▶ DIRECTIONS FOR THIS TASK:
If a line in the records contains the word "атмосферу", count it; state the resulting number and nothing more.

▶ INFORMATION SUPPLIED:
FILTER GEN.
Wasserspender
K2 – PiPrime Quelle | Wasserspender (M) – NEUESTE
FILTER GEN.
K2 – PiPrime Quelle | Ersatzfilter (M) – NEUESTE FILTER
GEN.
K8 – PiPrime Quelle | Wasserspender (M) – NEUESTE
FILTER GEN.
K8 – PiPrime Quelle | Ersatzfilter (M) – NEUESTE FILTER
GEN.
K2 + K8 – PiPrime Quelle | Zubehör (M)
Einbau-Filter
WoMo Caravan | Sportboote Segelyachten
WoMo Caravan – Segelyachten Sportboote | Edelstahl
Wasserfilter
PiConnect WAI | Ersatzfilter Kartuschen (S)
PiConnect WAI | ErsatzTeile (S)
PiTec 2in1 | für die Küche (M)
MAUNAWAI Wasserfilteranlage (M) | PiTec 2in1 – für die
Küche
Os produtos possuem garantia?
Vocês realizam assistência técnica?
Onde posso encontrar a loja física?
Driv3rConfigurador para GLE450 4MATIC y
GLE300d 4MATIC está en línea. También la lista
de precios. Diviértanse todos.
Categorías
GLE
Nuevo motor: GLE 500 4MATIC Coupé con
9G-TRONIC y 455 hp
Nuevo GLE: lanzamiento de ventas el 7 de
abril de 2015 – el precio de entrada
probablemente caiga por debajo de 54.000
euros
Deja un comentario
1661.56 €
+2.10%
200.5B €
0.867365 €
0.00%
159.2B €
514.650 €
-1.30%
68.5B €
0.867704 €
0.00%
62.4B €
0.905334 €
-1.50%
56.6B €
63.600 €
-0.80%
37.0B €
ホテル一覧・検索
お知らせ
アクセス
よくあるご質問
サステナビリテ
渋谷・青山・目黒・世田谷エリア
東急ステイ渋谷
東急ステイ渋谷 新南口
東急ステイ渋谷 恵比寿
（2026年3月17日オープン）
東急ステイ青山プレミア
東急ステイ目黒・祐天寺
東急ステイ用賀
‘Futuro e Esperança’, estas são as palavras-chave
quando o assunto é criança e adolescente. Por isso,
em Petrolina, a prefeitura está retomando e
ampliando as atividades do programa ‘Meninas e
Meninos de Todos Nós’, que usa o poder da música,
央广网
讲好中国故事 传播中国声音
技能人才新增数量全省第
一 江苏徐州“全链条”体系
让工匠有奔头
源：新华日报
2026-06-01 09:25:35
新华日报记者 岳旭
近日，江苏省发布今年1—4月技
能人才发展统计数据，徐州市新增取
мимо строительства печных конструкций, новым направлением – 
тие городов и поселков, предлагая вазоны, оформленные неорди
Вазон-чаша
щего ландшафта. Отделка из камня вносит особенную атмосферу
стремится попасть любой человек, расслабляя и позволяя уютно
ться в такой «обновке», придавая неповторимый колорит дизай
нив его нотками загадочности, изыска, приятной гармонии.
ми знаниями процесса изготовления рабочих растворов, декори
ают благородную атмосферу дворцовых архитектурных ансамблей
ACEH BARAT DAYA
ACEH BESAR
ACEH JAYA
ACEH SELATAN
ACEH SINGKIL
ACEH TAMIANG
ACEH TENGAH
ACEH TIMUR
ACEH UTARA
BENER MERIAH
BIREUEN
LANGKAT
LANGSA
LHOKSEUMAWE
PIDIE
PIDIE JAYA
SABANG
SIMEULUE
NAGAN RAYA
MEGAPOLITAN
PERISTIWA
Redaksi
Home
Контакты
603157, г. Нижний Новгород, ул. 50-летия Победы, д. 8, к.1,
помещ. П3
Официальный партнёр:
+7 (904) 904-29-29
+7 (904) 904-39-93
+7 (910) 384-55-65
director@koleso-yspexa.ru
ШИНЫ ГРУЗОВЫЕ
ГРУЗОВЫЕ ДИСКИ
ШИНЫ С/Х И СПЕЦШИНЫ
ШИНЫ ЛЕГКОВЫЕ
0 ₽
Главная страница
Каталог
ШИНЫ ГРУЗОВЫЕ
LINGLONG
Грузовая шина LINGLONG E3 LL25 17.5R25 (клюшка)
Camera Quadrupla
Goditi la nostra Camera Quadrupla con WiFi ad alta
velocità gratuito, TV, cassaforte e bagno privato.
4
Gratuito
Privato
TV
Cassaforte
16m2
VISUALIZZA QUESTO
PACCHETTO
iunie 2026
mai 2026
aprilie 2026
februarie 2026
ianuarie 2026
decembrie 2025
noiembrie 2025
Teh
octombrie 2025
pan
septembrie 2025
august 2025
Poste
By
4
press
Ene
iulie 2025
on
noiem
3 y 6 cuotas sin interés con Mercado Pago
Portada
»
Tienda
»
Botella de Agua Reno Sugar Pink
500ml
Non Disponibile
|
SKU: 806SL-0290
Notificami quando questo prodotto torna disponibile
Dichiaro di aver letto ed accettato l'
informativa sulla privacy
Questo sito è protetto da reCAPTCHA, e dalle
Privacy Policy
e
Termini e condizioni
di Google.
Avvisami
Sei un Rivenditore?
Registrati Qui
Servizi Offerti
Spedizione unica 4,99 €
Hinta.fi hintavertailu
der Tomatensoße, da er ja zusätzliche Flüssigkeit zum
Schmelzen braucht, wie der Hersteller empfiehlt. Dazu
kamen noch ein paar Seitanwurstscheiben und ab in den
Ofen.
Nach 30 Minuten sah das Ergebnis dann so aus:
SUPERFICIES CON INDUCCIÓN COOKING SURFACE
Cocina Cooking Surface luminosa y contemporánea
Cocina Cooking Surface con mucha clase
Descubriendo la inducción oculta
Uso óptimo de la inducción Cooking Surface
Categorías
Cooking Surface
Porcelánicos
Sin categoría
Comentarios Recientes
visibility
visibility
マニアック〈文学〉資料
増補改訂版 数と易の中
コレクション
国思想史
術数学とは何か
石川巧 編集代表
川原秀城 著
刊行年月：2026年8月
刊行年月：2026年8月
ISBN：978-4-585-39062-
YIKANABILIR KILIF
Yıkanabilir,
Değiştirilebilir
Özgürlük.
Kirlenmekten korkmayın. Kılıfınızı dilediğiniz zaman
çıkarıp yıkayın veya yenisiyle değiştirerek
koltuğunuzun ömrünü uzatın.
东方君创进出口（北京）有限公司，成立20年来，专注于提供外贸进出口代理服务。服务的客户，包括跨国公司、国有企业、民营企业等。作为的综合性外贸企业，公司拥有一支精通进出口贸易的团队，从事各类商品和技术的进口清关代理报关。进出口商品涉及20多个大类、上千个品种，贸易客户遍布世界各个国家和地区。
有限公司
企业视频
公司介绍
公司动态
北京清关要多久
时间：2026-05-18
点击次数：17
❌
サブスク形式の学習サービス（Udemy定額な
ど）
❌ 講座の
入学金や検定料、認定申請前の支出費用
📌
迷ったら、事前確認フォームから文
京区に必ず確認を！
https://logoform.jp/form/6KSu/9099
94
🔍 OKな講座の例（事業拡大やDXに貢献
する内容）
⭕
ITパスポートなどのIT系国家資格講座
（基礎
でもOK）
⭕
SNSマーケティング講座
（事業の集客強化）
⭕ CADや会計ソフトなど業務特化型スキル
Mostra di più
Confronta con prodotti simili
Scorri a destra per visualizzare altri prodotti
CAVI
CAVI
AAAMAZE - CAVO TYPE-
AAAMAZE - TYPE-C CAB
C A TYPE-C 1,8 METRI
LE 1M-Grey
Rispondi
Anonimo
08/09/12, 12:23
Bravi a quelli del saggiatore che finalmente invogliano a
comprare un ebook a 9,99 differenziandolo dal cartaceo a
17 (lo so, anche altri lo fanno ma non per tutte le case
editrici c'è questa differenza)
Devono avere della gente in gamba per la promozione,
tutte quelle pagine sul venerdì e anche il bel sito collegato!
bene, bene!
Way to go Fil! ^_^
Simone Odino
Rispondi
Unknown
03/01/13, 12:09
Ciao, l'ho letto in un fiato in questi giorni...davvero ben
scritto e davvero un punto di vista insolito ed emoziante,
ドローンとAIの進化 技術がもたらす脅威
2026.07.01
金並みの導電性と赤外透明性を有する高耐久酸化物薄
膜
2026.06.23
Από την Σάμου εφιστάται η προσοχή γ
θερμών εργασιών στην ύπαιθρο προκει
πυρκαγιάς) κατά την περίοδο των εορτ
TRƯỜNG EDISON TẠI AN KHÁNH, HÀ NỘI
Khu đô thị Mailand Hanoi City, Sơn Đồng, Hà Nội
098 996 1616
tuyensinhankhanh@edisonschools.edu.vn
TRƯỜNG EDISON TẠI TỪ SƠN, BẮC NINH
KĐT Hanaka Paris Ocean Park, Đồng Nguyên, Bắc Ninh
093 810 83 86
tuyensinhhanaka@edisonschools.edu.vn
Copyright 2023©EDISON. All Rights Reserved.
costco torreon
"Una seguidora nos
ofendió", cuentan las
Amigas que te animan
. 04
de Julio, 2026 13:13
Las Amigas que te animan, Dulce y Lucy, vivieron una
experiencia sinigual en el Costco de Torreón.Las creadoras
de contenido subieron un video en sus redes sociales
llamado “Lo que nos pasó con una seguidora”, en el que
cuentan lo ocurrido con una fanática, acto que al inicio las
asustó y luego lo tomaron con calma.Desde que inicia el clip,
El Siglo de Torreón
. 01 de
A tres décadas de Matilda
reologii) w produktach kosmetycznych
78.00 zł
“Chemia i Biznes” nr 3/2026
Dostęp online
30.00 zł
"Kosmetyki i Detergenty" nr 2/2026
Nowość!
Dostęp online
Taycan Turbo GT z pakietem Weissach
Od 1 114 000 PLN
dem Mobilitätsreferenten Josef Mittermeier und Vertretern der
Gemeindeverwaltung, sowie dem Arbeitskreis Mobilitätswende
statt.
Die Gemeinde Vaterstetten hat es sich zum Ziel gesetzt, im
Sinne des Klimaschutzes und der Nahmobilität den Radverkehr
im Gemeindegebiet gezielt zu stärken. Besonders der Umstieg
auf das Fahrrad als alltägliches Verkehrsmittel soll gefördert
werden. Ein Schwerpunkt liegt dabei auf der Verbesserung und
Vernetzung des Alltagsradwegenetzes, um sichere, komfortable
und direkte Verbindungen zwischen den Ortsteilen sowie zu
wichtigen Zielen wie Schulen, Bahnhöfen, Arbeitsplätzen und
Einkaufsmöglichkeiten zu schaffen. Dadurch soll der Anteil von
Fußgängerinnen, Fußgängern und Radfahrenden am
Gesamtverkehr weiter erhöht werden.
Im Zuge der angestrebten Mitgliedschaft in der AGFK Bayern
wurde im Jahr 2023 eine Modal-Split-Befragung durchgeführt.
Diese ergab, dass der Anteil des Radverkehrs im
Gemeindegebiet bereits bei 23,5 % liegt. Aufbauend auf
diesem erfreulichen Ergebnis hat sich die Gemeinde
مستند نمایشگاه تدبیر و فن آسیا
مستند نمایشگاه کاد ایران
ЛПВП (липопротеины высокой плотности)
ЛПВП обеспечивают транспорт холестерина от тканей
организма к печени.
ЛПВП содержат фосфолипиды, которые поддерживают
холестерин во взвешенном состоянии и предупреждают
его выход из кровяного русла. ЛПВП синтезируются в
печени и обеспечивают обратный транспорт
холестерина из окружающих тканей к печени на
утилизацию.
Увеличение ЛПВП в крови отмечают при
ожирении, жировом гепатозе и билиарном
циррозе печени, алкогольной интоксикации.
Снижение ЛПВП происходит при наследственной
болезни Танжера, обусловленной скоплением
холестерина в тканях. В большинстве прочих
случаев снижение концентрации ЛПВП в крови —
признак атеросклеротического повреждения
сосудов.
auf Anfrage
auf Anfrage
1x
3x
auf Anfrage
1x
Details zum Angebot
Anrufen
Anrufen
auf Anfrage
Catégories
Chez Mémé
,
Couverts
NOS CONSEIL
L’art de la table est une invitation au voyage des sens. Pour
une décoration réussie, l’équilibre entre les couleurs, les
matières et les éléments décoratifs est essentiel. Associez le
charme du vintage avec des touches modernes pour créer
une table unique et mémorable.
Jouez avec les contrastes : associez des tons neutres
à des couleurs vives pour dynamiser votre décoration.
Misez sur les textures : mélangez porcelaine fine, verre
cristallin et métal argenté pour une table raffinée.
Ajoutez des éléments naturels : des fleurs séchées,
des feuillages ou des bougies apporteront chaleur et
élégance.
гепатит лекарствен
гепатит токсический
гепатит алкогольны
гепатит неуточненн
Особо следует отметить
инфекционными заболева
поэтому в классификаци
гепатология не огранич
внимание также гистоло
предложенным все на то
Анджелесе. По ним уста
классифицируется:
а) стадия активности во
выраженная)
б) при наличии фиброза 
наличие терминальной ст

▶ OUTPUT:
2